Ann Arbor voters will decide next week on a proposal that would raise an estimated $130 million (in today’s dollars) over the next 20 years to create 1,500 affordable housing units.
If passed, Proposal C would impose a millage on all tax-paying property owners (so, for example, that would exclude the University of Michigan), but low-income homeowners would be able to apply for a tax abatement.
Supporters say the new units would go to thousands of people impacted by a housing crisis worsened by COVID-19: childcare workers, dishwashers, EMTs, home health aides, assistant teachers, and others who’ve been deemed essential.
Chuck Warpehoski, co-director of the Prop. C campaign, says “if we want to be the kind of caring, inclusive city that we say that we are, passing the millage is the best way to move that forward.”

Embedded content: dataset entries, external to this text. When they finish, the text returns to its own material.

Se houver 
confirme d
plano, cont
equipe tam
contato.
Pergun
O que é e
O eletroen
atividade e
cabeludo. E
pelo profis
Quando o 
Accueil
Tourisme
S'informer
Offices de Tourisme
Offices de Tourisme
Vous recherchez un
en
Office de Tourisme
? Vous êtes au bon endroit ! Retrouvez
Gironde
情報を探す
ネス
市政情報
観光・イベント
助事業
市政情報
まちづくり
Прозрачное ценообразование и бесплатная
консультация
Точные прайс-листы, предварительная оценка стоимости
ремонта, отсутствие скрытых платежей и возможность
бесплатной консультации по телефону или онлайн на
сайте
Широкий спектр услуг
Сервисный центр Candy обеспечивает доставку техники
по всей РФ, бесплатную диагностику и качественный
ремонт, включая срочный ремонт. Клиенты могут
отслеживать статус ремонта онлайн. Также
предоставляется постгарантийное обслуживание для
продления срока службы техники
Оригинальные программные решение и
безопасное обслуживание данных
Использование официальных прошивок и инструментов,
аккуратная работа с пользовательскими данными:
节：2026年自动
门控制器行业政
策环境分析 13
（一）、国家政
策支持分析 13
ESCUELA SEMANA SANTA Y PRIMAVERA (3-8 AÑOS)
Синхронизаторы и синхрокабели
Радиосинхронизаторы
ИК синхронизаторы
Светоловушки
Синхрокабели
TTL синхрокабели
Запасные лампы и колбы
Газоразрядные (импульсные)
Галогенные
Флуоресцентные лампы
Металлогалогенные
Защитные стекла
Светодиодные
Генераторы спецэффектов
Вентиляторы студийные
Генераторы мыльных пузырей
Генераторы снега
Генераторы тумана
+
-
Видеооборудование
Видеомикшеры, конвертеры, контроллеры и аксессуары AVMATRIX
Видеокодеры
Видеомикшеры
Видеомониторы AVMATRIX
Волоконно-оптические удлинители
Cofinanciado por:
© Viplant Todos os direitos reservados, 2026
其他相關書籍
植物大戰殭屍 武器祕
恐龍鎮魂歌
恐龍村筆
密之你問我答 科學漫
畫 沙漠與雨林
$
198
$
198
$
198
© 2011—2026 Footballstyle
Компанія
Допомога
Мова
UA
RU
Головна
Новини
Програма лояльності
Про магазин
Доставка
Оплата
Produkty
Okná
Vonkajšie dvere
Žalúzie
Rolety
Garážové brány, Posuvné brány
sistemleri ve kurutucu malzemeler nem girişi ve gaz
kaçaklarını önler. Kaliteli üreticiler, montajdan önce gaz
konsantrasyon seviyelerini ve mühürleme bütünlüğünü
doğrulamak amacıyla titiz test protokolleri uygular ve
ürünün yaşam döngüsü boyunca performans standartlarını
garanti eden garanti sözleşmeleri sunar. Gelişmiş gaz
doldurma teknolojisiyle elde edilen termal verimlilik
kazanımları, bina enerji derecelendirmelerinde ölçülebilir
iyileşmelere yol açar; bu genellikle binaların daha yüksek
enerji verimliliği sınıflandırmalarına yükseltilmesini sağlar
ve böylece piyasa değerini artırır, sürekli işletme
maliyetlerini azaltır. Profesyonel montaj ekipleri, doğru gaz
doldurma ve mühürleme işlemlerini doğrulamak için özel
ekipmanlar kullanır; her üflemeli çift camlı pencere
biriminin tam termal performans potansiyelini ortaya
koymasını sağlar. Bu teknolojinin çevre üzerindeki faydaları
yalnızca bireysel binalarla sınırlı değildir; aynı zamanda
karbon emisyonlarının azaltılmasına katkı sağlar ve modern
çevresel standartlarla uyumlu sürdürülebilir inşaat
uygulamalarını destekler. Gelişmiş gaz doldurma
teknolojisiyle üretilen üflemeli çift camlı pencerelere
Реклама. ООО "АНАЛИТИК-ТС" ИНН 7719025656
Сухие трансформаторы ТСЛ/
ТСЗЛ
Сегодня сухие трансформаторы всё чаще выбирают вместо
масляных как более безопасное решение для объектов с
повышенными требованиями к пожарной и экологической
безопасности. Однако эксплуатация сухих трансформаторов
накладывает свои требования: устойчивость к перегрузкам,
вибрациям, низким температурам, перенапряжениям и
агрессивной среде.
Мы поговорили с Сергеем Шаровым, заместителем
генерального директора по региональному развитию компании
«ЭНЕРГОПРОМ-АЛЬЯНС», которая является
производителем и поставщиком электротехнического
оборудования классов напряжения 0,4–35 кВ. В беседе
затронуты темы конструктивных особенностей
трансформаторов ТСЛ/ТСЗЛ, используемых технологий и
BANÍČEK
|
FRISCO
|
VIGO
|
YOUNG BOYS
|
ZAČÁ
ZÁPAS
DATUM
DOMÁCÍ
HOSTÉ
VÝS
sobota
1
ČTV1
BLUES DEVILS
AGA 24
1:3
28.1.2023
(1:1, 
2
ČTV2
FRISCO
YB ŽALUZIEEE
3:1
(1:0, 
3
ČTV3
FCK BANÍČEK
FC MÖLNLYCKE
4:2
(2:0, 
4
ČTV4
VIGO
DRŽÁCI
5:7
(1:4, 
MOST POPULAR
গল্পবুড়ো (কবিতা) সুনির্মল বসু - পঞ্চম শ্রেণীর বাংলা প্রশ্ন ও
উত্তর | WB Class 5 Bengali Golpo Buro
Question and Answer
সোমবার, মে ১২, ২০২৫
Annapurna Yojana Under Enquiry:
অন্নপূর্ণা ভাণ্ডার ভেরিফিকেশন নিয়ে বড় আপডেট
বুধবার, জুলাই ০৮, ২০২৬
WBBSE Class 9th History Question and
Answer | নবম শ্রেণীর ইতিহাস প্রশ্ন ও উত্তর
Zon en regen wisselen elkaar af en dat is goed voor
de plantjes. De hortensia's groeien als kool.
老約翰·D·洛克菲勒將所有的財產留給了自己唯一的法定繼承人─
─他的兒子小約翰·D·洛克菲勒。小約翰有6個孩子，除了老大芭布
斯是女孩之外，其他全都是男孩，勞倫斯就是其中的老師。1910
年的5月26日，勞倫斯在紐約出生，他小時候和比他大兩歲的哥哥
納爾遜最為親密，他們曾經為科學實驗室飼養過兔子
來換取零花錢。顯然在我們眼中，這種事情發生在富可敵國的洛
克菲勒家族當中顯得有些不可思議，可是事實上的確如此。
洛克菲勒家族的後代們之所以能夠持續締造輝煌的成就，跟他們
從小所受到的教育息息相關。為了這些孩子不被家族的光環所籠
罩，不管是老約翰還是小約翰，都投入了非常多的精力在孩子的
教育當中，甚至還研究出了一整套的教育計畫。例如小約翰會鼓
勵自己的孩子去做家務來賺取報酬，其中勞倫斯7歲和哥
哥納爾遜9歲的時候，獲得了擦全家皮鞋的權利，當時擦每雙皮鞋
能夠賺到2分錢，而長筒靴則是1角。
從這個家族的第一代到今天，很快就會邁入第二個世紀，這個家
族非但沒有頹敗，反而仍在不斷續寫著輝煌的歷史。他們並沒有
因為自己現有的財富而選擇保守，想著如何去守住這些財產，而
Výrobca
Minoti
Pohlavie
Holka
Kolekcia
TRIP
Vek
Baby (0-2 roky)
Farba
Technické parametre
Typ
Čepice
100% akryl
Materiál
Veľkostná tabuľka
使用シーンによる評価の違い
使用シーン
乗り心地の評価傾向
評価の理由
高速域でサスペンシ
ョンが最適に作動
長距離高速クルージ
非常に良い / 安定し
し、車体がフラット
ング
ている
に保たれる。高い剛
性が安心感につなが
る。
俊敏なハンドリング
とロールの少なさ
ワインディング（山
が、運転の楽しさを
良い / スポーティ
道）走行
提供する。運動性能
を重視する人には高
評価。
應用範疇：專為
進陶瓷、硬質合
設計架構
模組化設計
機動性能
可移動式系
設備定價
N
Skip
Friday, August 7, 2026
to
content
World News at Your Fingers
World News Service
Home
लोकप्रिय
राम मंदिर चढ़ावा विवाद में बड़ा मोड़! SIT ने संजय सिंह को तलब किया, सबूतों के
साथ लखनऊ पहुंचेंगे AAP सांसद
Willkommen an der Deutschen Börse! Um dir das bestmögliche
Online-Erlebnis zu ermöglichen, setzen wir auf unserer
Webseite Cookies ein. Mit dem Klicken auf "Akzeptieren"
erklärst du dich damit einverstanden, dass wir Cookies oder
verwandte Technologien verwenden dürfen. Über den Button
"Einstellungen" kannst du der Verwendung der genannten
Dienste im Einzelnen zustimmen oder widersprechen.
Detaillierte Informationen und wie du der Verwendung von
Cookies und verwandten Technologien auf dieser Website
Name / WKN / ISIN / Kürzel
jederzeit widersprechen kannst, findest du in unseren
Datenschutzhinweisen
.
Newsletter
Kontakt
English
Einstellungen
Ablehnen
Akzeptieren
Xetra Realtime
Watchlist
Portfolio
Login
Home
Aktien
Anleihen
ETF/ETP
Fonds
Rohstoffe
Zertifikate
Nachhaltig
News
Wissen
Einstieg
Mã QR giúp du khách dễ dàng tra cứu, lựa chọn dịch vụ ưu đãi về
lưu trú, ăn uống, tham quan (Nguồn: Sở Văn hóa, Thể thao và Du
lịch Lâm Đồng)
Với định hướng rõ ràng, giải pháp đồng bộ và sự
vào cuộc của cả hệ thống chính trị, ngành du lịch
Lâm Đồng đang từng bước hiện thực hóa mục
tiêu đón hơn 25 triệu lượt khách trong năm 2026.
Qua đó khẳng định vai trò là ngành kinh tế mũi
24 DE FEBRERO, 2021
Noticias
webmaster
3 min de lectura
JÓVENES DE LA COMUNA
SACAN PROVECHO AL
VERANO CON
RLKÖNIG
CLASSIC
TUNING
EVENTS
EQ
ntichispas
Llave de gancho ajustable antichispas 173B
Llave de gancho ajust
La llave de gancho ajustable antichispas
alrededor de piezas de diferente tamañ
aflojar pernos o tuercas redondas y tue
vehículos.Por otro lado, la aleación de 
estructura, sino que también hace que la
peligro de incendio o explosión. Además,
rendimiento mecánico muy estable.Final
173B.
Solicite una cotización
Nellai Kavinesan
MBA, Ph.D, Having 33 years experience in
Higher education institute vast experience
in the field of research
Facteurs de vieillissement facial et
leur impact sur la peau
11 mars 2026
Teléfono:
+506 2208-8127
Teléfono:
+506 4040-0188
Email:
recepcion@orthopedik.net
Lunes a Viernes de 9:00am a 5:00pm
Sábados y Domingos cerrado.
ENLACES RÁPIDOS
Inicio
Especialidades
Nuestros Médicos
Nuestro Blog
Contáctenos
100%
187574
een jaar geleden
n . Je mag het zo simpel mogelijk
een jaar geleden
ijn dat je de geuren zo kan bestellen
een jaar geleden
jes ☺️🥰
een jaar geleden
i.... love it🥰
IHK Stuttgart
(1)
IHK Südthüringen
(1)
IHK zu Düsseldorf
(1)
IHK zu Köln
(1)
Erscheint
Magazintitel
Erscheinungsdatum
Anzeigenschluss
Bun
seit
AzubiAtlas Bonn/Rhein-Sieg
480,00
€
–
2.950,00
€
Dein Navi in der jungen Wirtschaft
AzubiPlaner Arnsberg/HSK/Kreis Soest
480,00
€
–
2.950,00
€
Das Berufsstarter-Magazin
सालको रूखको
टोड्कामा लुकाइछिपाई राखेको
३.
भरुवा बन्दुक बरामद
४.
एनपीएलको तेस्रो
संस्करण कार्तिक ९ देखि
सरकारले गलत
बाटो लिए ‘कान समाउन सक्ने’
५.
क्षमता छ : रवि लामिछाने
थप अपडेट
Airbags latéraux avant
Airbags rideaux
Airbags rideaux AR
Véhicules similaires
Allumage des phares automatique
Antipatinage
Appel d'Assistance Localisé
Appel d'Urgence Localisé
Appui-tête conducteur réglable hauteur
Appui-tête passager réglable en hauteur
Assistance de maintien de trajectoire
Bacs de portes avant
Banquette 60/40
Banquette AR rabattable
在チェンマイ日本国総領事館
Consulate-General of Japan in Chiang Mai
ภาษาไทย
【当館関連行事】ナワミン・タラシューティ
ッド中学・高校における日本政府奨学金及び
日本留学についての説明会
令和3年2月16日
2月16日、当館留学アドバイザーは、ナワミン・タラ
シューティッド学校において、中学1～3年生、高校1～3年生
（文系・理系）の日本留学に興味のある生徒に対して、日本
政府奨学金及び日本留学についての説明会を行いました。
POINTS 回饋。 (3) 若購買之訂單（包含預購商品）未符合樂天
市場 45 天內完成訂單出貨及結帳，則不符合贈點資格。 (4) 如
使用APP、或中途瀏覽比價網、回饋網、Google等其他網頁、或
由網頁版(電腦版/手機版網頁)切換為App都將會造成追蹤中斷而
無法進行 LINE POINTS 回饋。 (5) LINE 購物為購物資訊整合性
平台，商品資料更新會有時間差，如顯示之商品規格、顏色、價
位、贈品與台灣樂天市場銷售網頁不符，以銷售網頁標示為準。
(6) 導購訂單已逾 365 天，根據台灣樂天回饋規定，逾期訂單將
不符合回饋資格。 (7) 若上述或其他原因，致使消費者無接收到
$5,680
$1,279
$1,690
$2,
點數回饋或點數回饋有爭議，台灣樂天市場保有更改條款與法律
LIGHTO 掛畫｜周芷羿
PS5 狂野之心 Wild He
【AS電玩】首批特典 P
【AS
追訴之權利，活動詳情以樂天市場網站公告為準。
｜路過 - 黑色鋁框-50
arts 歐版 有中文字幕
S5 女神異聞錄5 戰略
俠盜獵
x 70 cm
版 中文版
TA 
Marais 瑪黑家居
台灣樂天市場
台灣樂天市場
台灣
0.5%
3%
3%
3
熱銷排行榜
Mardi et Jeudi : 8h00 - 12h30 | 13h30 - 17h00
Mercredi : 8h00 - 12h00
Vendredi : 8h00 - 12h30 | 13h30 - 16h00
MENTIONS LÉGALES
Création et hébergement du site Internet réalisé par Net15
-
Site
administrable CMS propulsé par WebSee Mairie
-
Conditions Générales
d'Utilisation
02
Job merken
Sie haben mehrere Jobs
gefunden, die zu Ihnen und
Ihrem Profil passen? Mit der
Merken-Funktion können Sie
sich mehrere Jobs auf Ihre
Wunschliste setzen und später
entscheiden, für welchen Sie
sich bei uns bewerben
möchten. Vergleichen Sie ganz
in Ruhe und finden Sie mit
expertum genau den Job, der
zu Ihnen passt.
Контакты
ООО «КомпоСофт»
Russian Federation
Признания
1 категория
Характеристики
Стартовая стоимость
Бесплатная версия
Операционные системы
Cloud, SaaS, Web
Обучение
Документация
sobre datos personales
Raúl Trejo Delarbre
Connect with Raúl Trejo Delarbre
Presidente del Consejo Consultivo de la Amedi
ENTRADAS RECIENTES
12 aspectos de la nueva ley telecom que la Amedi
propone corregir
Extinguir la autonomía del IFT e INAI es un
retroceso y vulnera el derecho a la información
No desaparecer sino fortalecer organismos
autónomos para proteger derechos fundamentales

The homes would be available to households making less than 60% of Ann Arbor’s median income, which, for a single-person household, is $71,100.
Aubrey Patiño is executive director of the affordable housing developer Avalon Housing, which owns and manages 292 rental units in Washtenaw County, mostly in Ann Arbor. She says she knows people choosing between eating and paying their rent.
“To a hesitant taxpayer, I would say that this issue is gonna land in our laps either way,” she said. “And this is a really strategic and humane way to address this need.”
Prop. C would allow the Ann Arbor Housing Commission, as well as non-profit and private developers, to build on land that the city of Ann Arbor already owns.
Under the millage, someone whose property has a taxable value of $100,000 would end up paying $100 in taxes.
A poll conducted over the summer indicated broad support for the proposal. It faces no organized opposition.